Die Ausstellung sei aber auch dafür gedacht, die interessanten alten Sorten wie »Kardinal Bea« von 1930 oder »Geheimrat Dr. Oldenburg« von 1897 wieder ins Gedächtnis zu rufen. »Heute macht man nicht mehr viel Most, deshalb werden alte Züchtungen nicht mehr angebaut oder gepflegt«, sagt Höfer. Generell sei die aufwändige Pflege ein Problem. »Wir werden oft erst dann gerufen, wenn es schon fast zu spät ist.«

Aber welcher Apfel ist denn nun die »Eier legende Wollmilchsau«, der Alleskönner? Das beantwortet Höfer mit einem eindeutigen: »Kommt drauf an«. Den Allrounder gebe es nicht, wohl aber den idealen Apfel für Kuchen oder Lagerfähigkeit oder Widerstandsfähigkeit gegen Trockenheit.

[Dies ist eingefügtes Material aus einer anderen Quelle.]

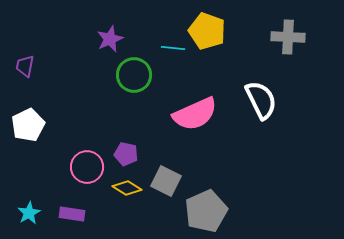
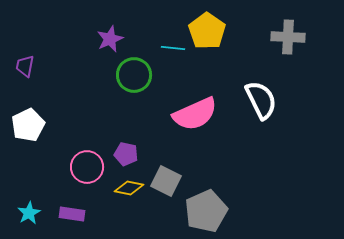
yellow pentagon: rotated 15 degrees clockwise
yellow diamond: moved 2 px right; rotated 20 degrees counterclockwise
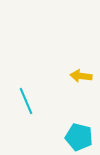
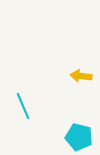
cyan line: moved 3 px left, 5 px down
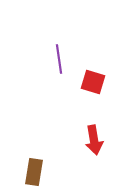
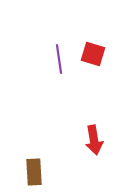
red square: moved 28 px up
brown rectangle: rotated 12 degrees counterclockwise
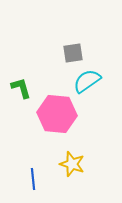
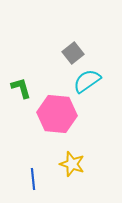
gray square: rotated 30 degrees counterclockwise
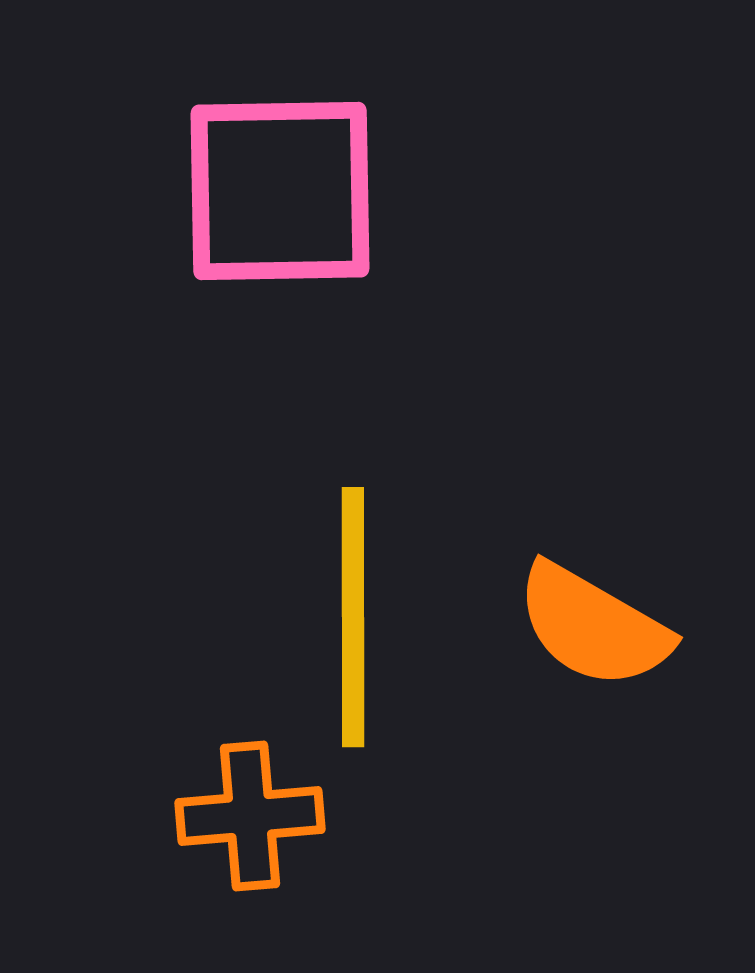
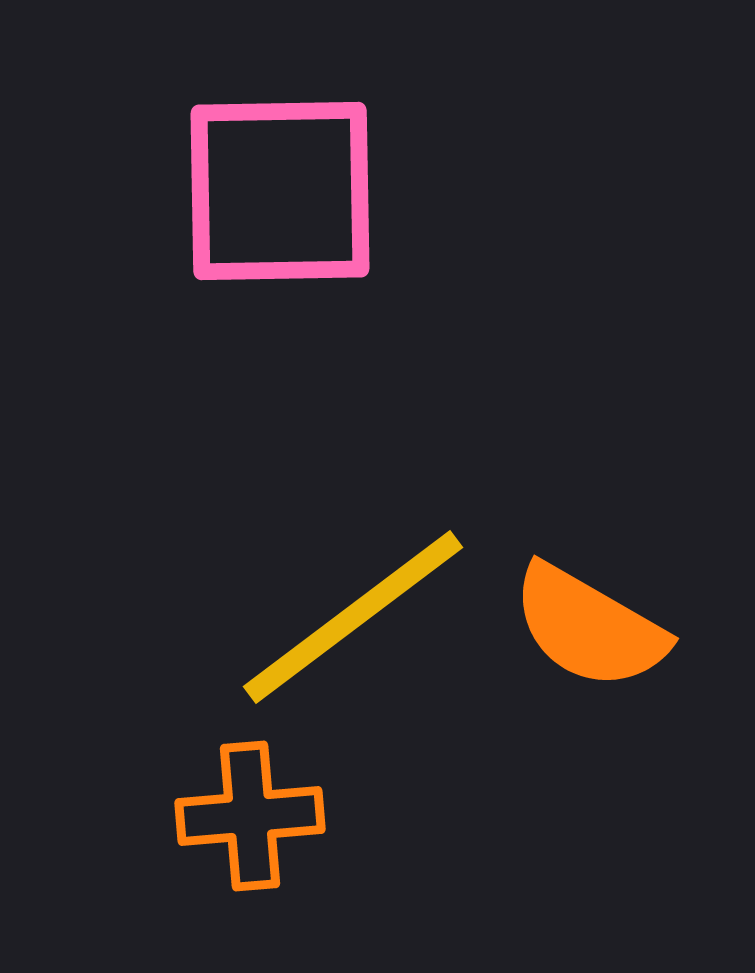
yellow line: rotated 53 degrees clockwise
orange semicircle: moved 4 px left, 1 px down
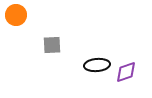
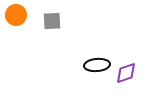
gray square: moved 24 px up
purple diamond: moved 1 px down
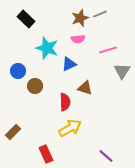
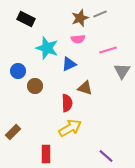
black rectangle: rotated 18 degrees counterclockwise
red semicircle: moved 2 px right, 1 px down
red rectangle: rotated 24 degrees clockwise
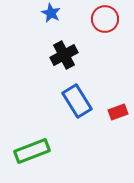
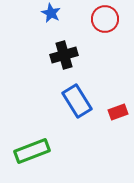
black cross: rotated 12 degrees clockwise
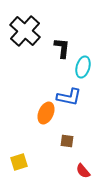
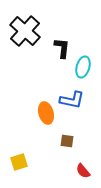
blue L-shape: moved 3 px right, 3 px down
orange ellipse: rotated 40 degrees counterclockwise
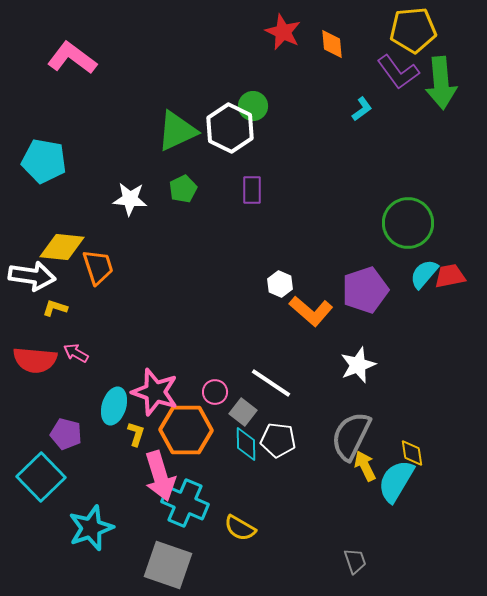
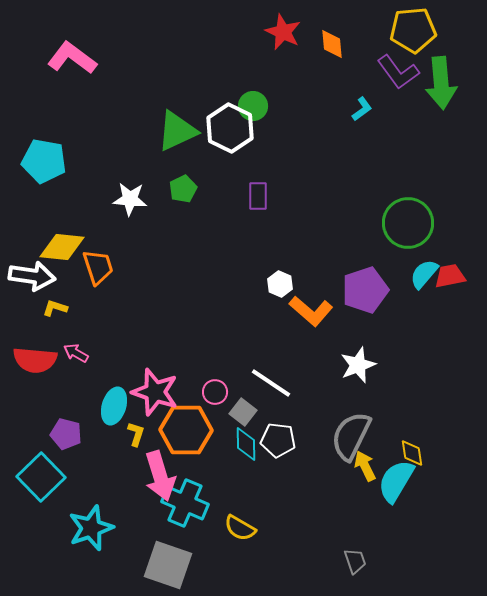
purple rectangle at (252, 190): moved 6 px right, 6 px down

Eine hohe Erfolgsquote bei der Sortenbestimmung haben Hans-Thomas Bosch (rechts vorne) und Thilo Tschersich.
Eine hohe Erfolgsquote bei der Sortenbestimmung haben Hans-Thomas Bosch (rechts vorne) und Thilo Tschersich. Foto: Gabriele Böhm
Eine hohe Erfolgsquote bei der Sortenbestimmung haben Hans-Thomas Bosch (rechts vorne) und Thilo Tschersich.
Foto: Gabriele Böhm

Nebenan helfen Kreisfachberater Thilo Tschersich und Hans-Thomas Bosch von der Sortenerhaltungszentrale Baden-Württemberg in Ravensburg den vielen Obstbaumbesitzern, die gerne die Sorte ihres Baums erfahren möchten. »Unsere Quote liegt sehr hoch«, so Bosch. »Aber manchmal können selbst wir nicht helfen.« Dann nämlich, wenn Besucher zu wenige Äpfel mitgebracht haben. »Je nach Verhältnissen können Äpfel derselben Sorte ganz unterschiedlich aussehen.« Deshalb brauche man einen guten Querschnitt. Michael Sigel aus Bad Urach erfuhr voller Freude, dass er eine »Oberösterreichische Weinbirne« und einen »Rewena«-Apfelbaum besitzt. Nebenbei bekam er Tipps, mit welchen Früchten er die Äpfel mischen kann, um einen besonders leckeren Most zu bekommen.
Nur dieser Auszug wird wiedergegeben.